§ **ACTIVITY**:
Report each line of the data that contains the string "command".

§ **MATERIALS PROVIDED**:
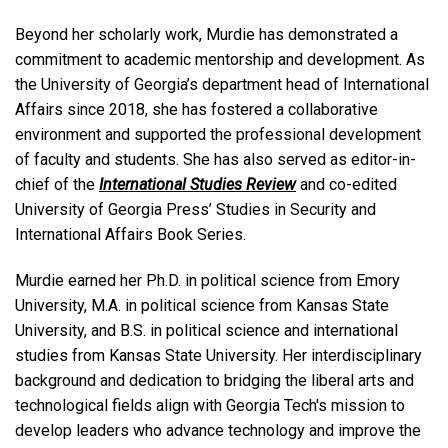
Beyond her scholarly work, Murdie has demonstrated a
commitment to academic mentorship and development. As
the University of Georgia’s department head of International
Affairs since 2018, she has fostered a collaborative
environment and supported the professional development
of faculty and students. She has also served as editor-in-
chief of the
International Studies Review
and co-edited
University of Georgia Press’ Studies in Security and
International Affairs Book Series.
Murdie earned her Ph.D. in political science from Emory
University, M.A. in political science from Kansas State
University, and B.S. in political science and international
studies from Kansas State University. Her interdisciplinary
background and dedication to bridging the liberal arts and
technological fields align with Georgia Tech's mission to
develop leaders who advance technology and improve the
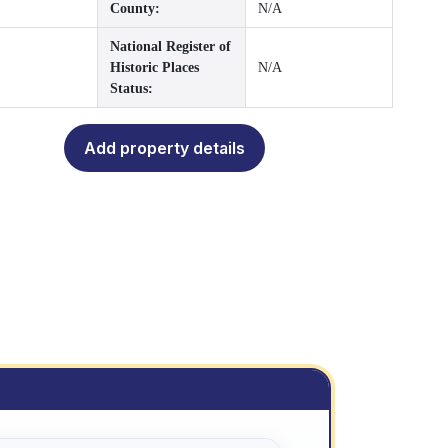
County:
N/A
National Register of
Historic Places
N/A
Status:
Add property details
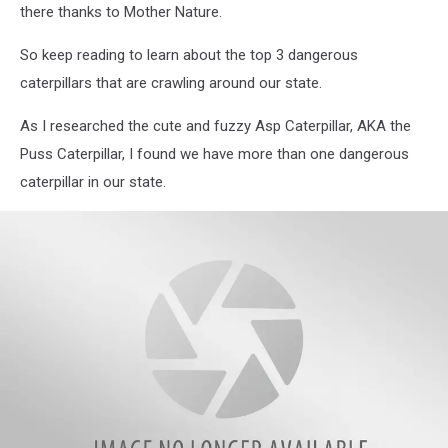
The
there thanks to Mother Nature.
University
of
So keep reading to learn about the top 3 dangerous
Florida
caterpillars that are crawling around our state.
As I researched the cute and fuzzy Asp Caterpillar, AKA the
Puss Caterpillar, I found we have more than one dangerous
caterpillar in our state.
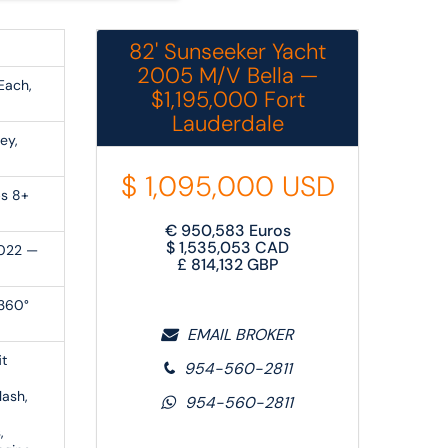
82' Sunseeker Yacht
2005 M/V Bella —
Each,
$1,195,000 Fort
Lauderdale
ey,
$
1,095,000
USD
ps 8+
€
950,583
Euros
$
1,535,053
CAD
2022 —
£
814,132
GBP
 360°
EMAIL BROKER
it
954-560-2811
lash,
954-560-2811
,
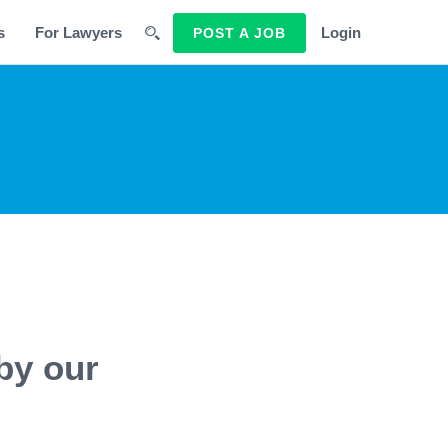
s
For Lawyers
Login
POST A JOB
by our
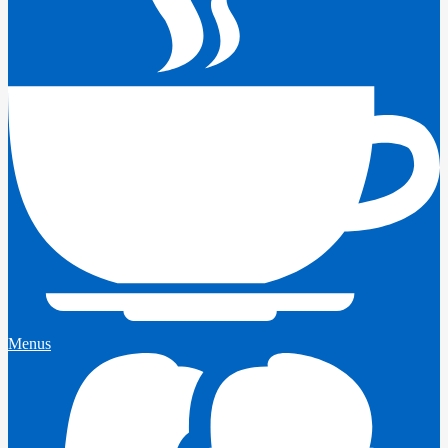
Menus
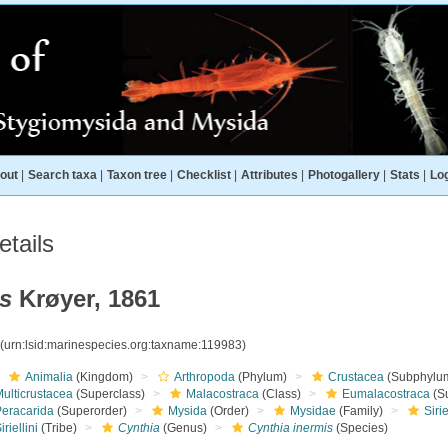
out
|
Search taxa
|
Taxon tree
|
Checklist
|
Attributes
|
Photogallery
|
Stats
|
Log
tails
s
Krøyer, 1861
3
(urn:lsid:marinespecies.org:taxname:119983)
Animalia
(Kingdom)
Arthropoda
(Phylum)
Crustacea
(Subphylu
ulticrustacea
(Superclass)
Malacostraca
(Class)
Eumalacostraca
(S
Peracarida
(Superorder)
Mysida
(Order)
Mysidae
(Family)
Siri
iriellini
(Tribe)
Cynthia
(Genus)
Cynthia inermis
(Species)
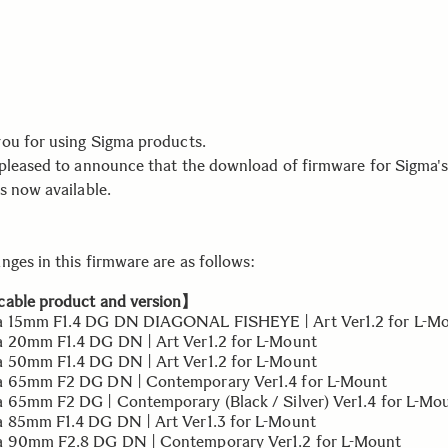
ou for using Sigma products.
pleased to announce that the download of firmware for Sigma's
s now available.
nges in this firmware are as follows:
able product and version】
 15mm F1.4 DG DN DIAGONAL FISHEYE | Art Ver1.2 for L-M
20mm F1.4 DG DN | Art Ver1.2 for L-Mount
50mm F1.4 DG DN | Art Ver1.2 for L-Mount
 65mm F2 DG DN | Contemporary Ver1.4 for L-Mount
65mm F2 DG | Contemporary (Black / Silver) Ver1.4 for L-Mo
85mm F1.4 DG DN | Art Ver1.3 for L-Mount
 90mm F2.8 DG DN | Contemporary Ver1.2 for L-Mount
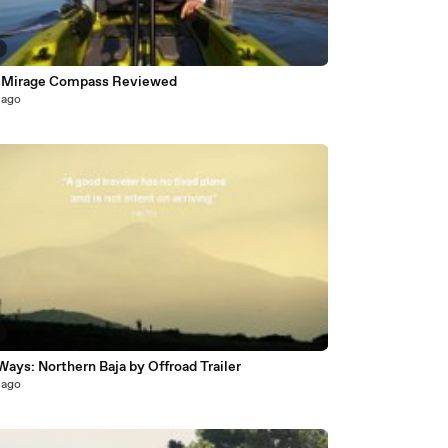
 Mirage Compass Reviewed
 ago
ays: Northern Baja by Offroad Trailer
 ago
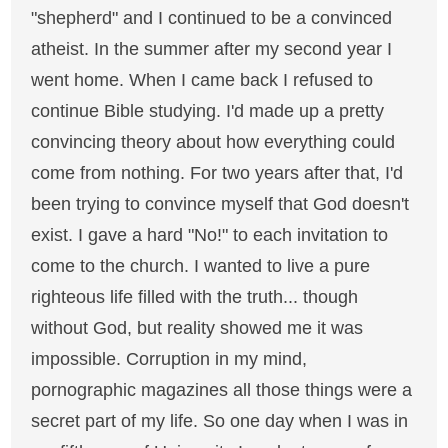
"shepherd" and I continued to be a convinced
atheist. In the summer after my second year I
went home. When I came back I refused to
continue Bible studying. I'd made up a pretty
convincing theory about how everything could
come from nothing. For two years after that, I'd
been trying to convince myself that God doesn't
exist. I gave a hard "No!" to each invitation to
come to the church. I wanted to live a pure
righteous life filled with the truth... though
without God, but reality showed me it was
impossible. Corruption in my mind,
pornographic magazines all those things were a
secret part of my life. So one day when I was in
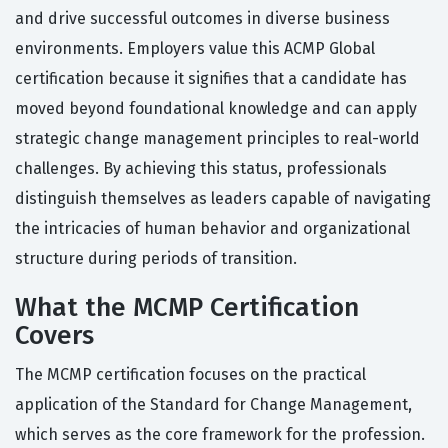
and drive successful outcomes in diverse business
environments. Employers value this ACMP Global
certification because it signifies that a candidate has
moved beyond foundational knowledge and can apply
strategic change management principles to real-world
challenges. By achieving this status, professionals
distinguish themselves as leaders capable of navigating
the intricacies of human behavior and organizational
structure during periods of transition.
What the MCMP Certification
Covers
The MCMP certification focuses on the practical
application of the Standard for Change Management,
which serves as the core framework for the profession.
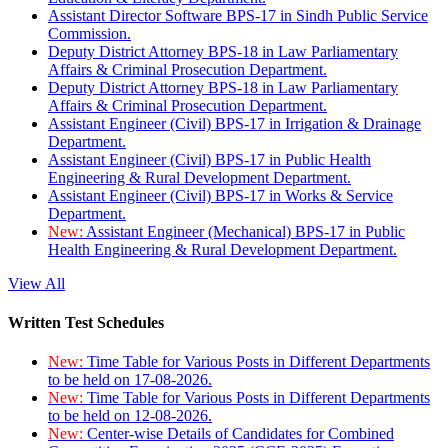
Assistant Director Software BPS-17 in Sindh Public Service
Commission.
Deputy District Attorney BPS-18 in Law Parliamentary
Affairs & Criminal Prosecution Department.
Deputy District Attorney BPS-18 in Law Parliamentary
Affairs & Criminal Prosecution Department.
Assistant Engineer (Civil) BPS-17 in Irrigation & Drainage
Department.
Assistant Engineer (Civil) BPS-17 in Public Health
Engineering & Rural Development Department.
Assistant Engineer (Civil) BPS-17 in Works & Service
Department.
New:
Assistant Engineer (Mechanical) BPS-17 in Public
Health Engineering & Rural Development Department.
View All
Written Test Schedules
New:
Time Table for Various Posts in Different Departments
to be held on 17-08-2026.
New:
Time Table for Various Posts in Different Departments
to be held on 12-08-2026.
New:
Center-wise Details of Candidates for Combined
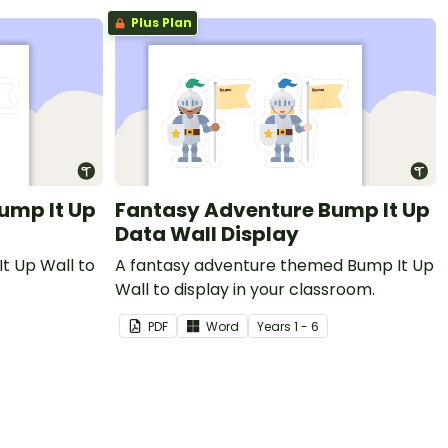
Plus Plan
ump It Up
Fantasy Adventure Bump It Up
Data Wall Display
t Up Wall to
A fantasy adventure themed Bump It Up
Wall to display in your classroom.
PDF
Word
Year
s
1 - 6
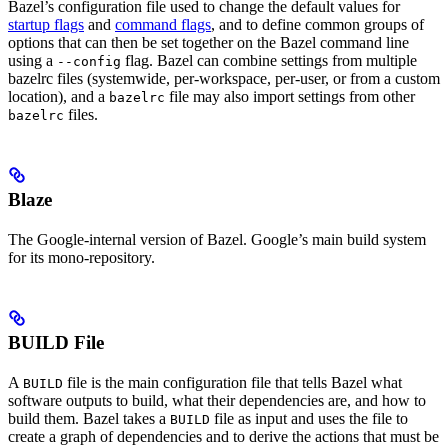
Bazel’s configuration file used to change the default values for
startup flags
and
command flags
, and to define common groups of
options that can then be set together on the Bazel command line
using a
flag. Bazel can combine settings from multiple
--config
bazelrc files (systemwide, per-workspace, per-user, or from a custom
location), and a
file may also import settings from other
bazelrc
files.
bazelrc
Blaze
The Google-internal version of Bazel. Google’s main build system
for its mono-repository.
BUILD File
A
file is the main configuration file that tells Bazel what
BUILD
software outputs to build, what their dependencies are, and how to
build them. Bazel takes a
file as input and uses the file to
BUILD
create a graph of dependencies and to derive the actions that must be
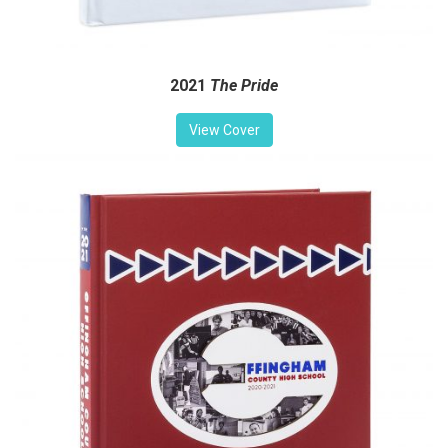
2021
The Pride
View Cover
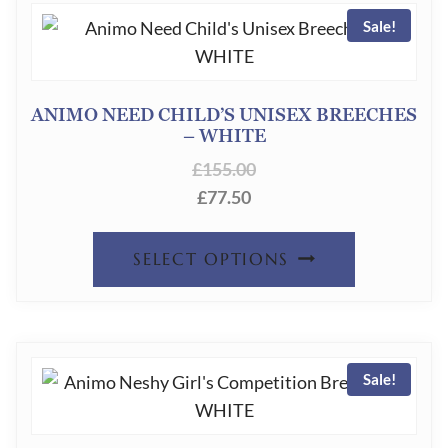
PRODUC
Sale!
VARIANT
PAGE
THE
OPTION
ANIMO NEED CHILD’S UNISEX BREECHES
– WHITE
MAY
£
155.00
BE
£
77.50
CHOSEN
ON
THIS
SELECT OPTIONS
THE
PRODUC
PRODUC
HAS
PAGE
MULTIPL
Sale!
VARIANT
THE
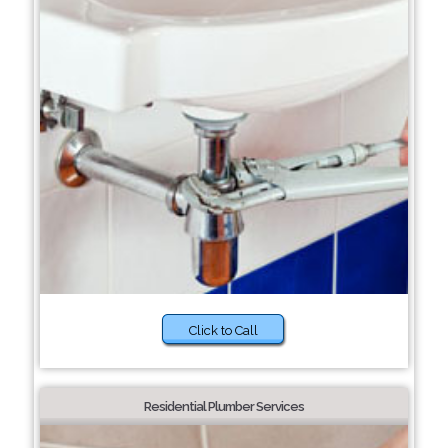
Click to Call
Residential Plumber Services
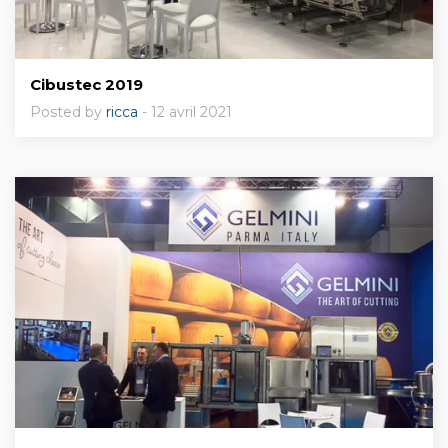
Cibustec 2019
Posted by
ricca
- 12 avril 2021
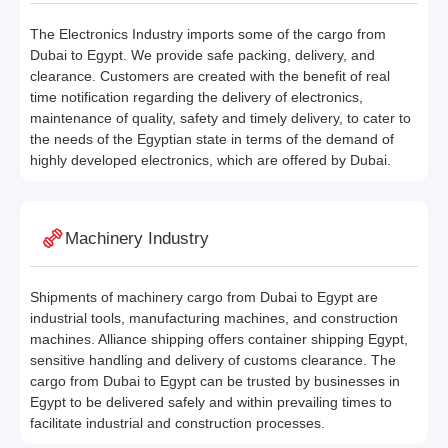
The Electronics Industry imports some of the cargo from
Dubai to Egypt. We provide safe packing, delivery, and
clearance. Customers are created with the benefit of real
time notification regarding the delivery of electronics,
maintenance of quality, safety and timely delivery, to cater to
the needs of the Egyptian state in terms of the demand of
highly developed electronics, which are offered by Dubai.
Machinery Industry
Shipments of machinery cargo from Dubai to Egypt are
industrial tools, manufacturing machines, and construction
machines. Alliance shipping offers container shipping Egypt,
sensitive handling and delivery of customs clearance. The
cargo from Dubai to Egypt can be trusted by businesses in
Egypt to be delivered safely and within prevailing times to
facilitate industrial and construction processes.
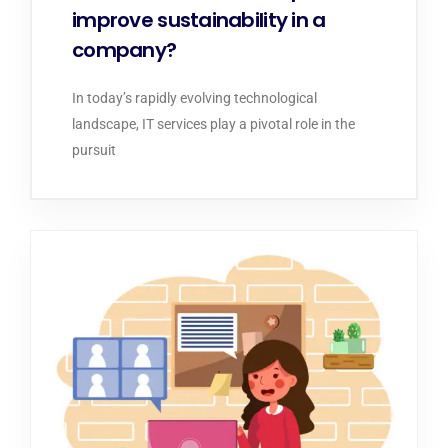
improve sustainability in a
company?
In today’s rapidly evolving technological
landscape, IT services play a pivotal role in the
pursuit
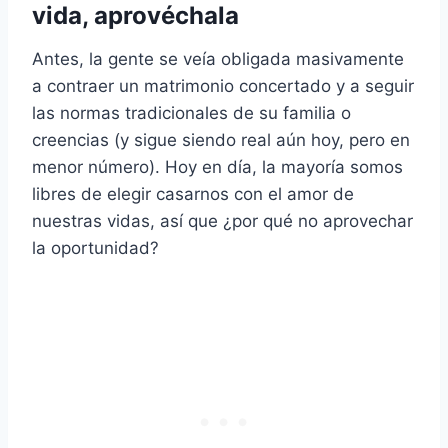
vida, aprovéchala
Antes, la gente se veía obligada masivamente
a contraer un matrimonio concertado y a seguir
las normas tradicionales de su familia o
creencias (y sigue siendo real aún hoy, pero en
menor número). Hoy en día, la mayoría somos
libres de elegir casarnos con el amor de
nuestras vidas, así que ¿por qué no aprovechar
la oportunidad?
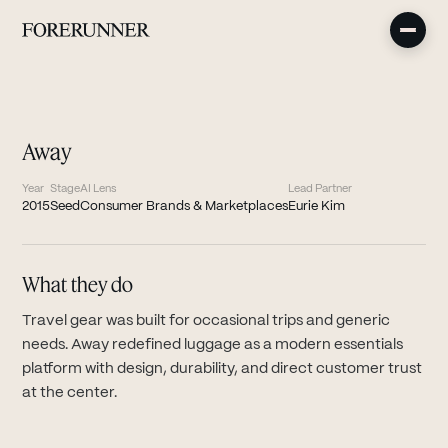
Away
Year
Stage
AI Lens
Lead Partner
2015
Seed
Consumer Brands & Marketplaces
Eurie Kim
What they do
Travel gear was built for occasional trips and generic
needs. Away redefined luggage as a modern essentials
platform with design, durability, and direct customer trust
at the center.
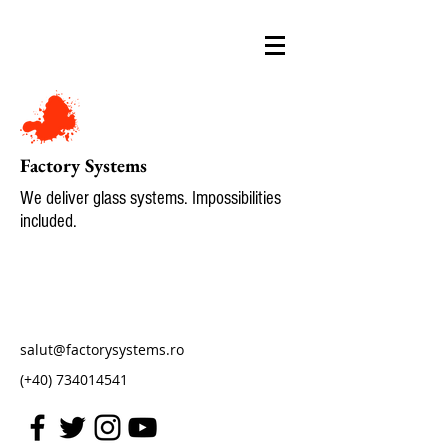
Factory Systems
We deliver glass systems. Impossibilities
included.
salut@factorysystems.ro
(+40)
734014541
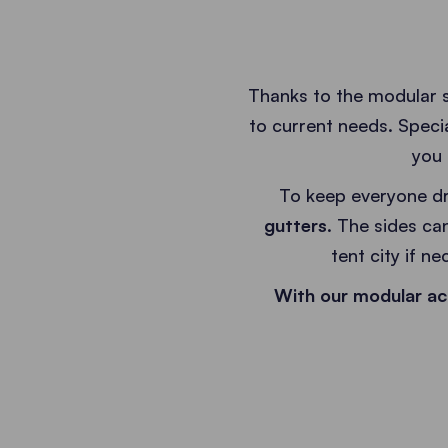
Thanks to the modular 
to current needs. Speci
you 
To keep everyone dr
gutters
. The sides can
tent city if n
With our modular ac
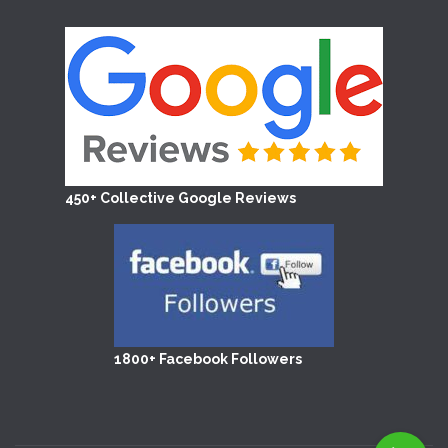
450+ Collective Google Reviews
1800+ Facebook Followers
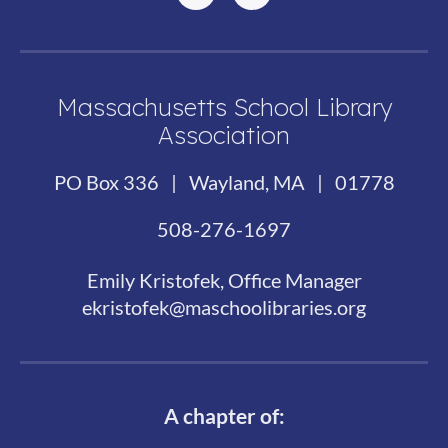
Massachusetts School Library
Association
PO Box 336 | Wayland, MA | 01778
508-276-1697
Emily Kristofek, Office Manager
ekristofek@maschoolibraries.org
A chapter of:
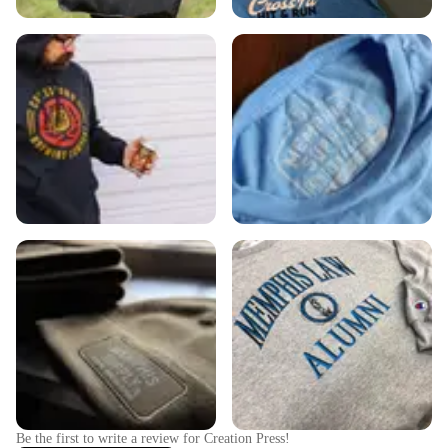
Be the first to write a review for
Creation Press
!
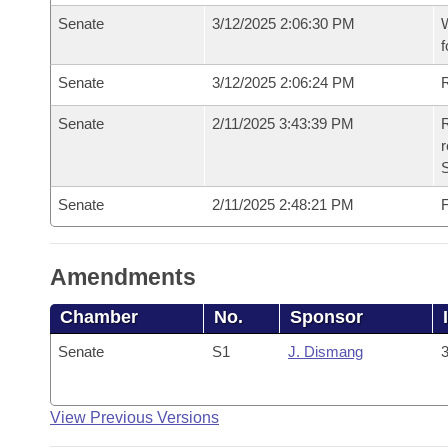
Senate
3/12/2025 2:06:30 PM
W
f
Senate
3/12/2025 2:06:24 PM
Senate
2/11/2025 3:43:39 PM
R
Senate
2/11/2025 2:48:21 PM
F
Amendments
Chamber
No.
Sponsor
Senate
S1
J. Dismang
3
View Previous Versions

§ **ANSWER BOX**:
command flags
options that can then be set together on the Bazel command line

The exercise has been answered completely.